Please look for the string "Inst" below and report every line in which it occurs.
====== The input ======
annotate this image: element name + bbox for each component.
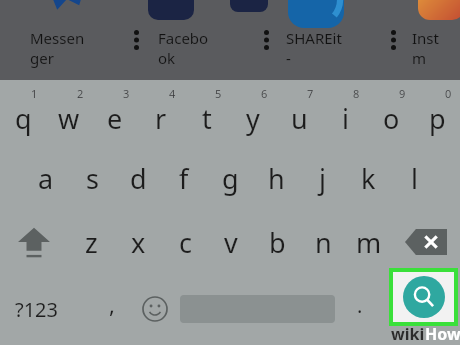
staticText: Messen (30, 28, 85, 48)
button[interactable]: Inst (412, 28, 460, 68)
button[interactable]: More options (258, 26, 274, 54)
staticText: b (269, 224, 286, 261)
button[interactable]: x (115, 211, 162, 273)
staticText: q (15, 100, 32, 137)
button[interactable]: f (161, 146, 207, 211)
staticText: o (383, 100, 400, 137)
button[interactable]: Shift (0, 211, 68, 273)
staticText: m (356, 224, 382, 261)
staticText: e (107, 100, 123, 137)
staticText: d (130, 160, 147, 197)
staticText: How (425, 323, 460, 345)
button[interactable]: 5 (184, 80, 230, 146)
staticText: m (412, 48, 427, 68)
button[interactable]: 8 (322, 80, 368, 146)
button[interactable]: c (162, 211, 208, 273)
staticText: g (222, 160, 239, 197)
button[interactable]: Search (393, 272, 454, 322)
button[interactable]: k (345, 146, 391, 211)
staticText: 5 (215, 86, 222, 101)
button[interactable]: l (391, 146, 437, 211)
button[interactable]: More options (128, 26, 144, 54)
staticText: 8 (353, 86, 360, 101)
staticText: p (429, 100, 446, 137)
button[interactable]: m (346, 211, 392, 273)
button[interactable]: 6 (230, 80, 276, 146)
staticText: l (411, 160, 418, 197)
staticText: Facebo (158, 28, 209, 48)
staticText: x (131, 224, 146, 261)
staticText: ok (158, 48, 176, 68)
staticText: y (246, 100, 260, 137)
button[interactable]: . (337, 273, 383, 345)
staticText: n (315, 224, 332, 261)
staticText: 9 (399, 86, 406, 101)
button[interactable]: 2 (46, 80, 92, 146)
button[interactable]: a (23, 146, 69, 211)
staticText: ger (30, 48, 54, 68)
button[interactable]: Messen (30, 28, 108, 68)
staticText: s (86, 160, 99, 197)
button[interactable]: Delete (392, 211, 460, 273)
button[interactable]: v (208, 211, 254, 273)
staticText: 1 (31, 86, 38, 101)
staticText: j (319, 160, 326, 197)
staticText: t (202, 100, 212, 137)
button[interactable]: 9 (368, 80, 414, 146)
button[interactable]: s (69, 146, 115, 211)
button[interactable]: b (254, 211, 300, 273)
button[interactable]: d (115, 146, 161, 211)
staticText: v (224, 224, 238, 261)
button[interactable]: More options (385, 26, 401, 54)
staticText: u (291, 100, 308, 137)
button[interactable]: Facebo (158, 28, 236, 68)
staticText: a (38, 160, 54, 197)
staticText: h (268, 160, 285, 197)
staticText: f (179, 160, 189, 197)
staticText: 0 (445, 86, 452, 101)
staticText: Inst (412, 28, 439, 48)
staticText: c (179, 224, 192, 261)
button[interactable]: , (92, 273, 132, 345)
button[interactable]: n (300, 211, 346, 273)
staticText: wiki (391, 323, 425, 345)
button[interactable]: g (207, 146, 253, 211)
button[interactable]: j (299, 146, 345, 211)
button[interactable]: 3 (92, 80, 138, 146)
button[interactable]: ?123 (0, 273, 92, 345)
staticText: 2 (77, 86, 84, 101)
staticText: , (109, 289, 115, 319)
staticText: 6 (261, 86, 268, 101)
staticText: r (155, 100, 167, 137)
staticText: . (357, 292, 363, 319)
staticText: w (58, 100, 80, 137)
staticText: k (361, 160, 376, 197)
button[interactable]: SHAREit (286, 28, 364, 68)
button[interactable]: Emoji (132, 273, 178, 345)
button[interactable]: 1 (0, 80, 46, 146)
staticText: 3 (123, 86, 130, 101)
staticText: i (342, 100, 349, 137)
button[interactable]: 0 (414, 80, 460, 146)
button[interactable]: 4 (138, 80, 184, 146)
staticText: z (85, 224, 98, 261)
button[interactable]: h (253, 146, 299, 211)
staticText: ?123 (15, 296, 58, 323)
staticText: 4 (169, 86, 176, 101)
staticText: SHAREit (286, 28, 342, 48)
staticText: - (286, 48, 291, 68)
staticText: 7 (307, 86, 314, 101)
button[interactable]: 7 (276, 80, 322, 146)
button[interactable]: z (68, 211, 115, 273)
======
#### Solution below:
button[interactable]: Inst (412, 28, 460, 68)
staticText: Inst (412, 28, 439, 48)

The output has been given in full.